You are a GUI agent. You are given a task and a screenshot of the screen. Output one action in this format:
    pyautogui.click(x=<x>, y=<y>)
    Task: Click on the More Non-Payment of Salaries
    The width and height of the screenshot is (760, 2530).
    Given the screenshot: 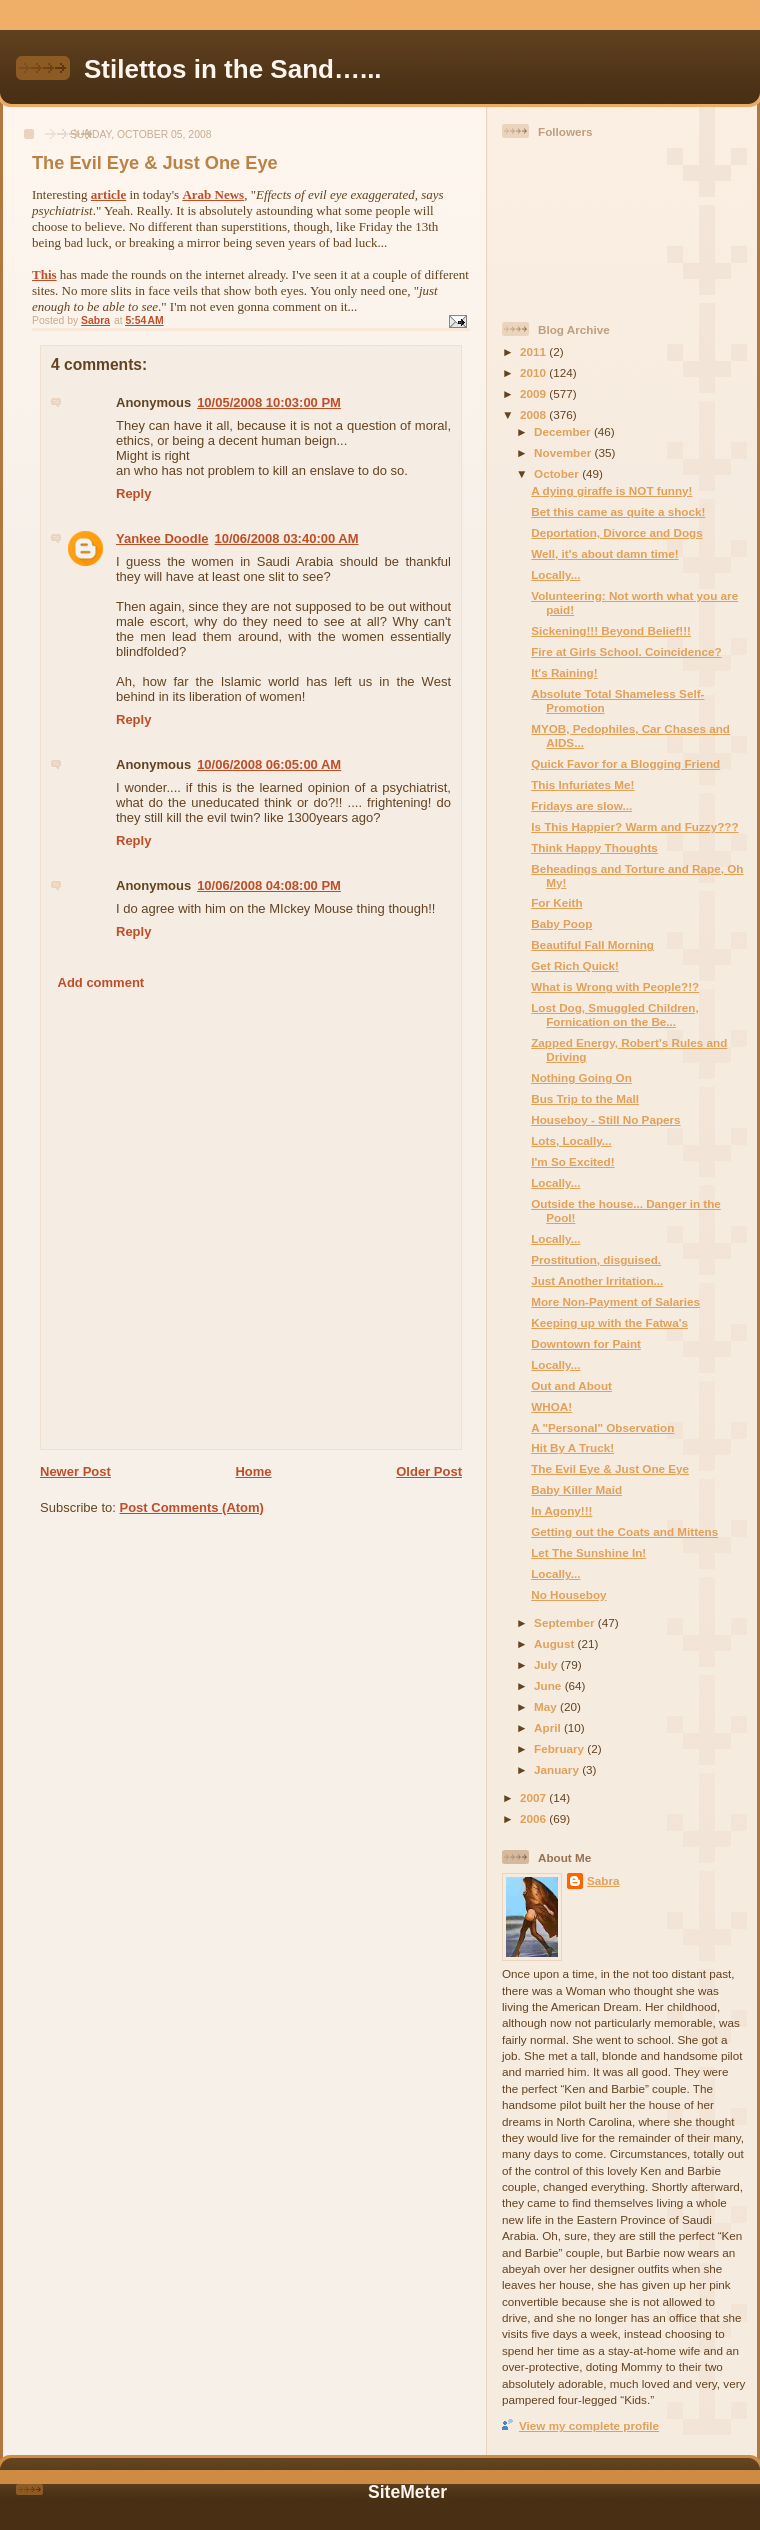 What is the action you would take?
    pyautogui.click(x=615, y=1301)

_____

> _INSTRUCTIONS FOR THE TASK_:
Copy the records above faithfully. Begin at their first line, end at the line containing "The width and", and include nothing else.

> _FINISHED EXERCISE_:
You are a GUI agent. You are given a task and a screenshot of the screen. Output one action in this format:
    pyautogui.click(x=<x>, y=<y>)
    Task: Click on the More Non-Payment of Salaries
    The width and height of the screenshot is (760, 2530).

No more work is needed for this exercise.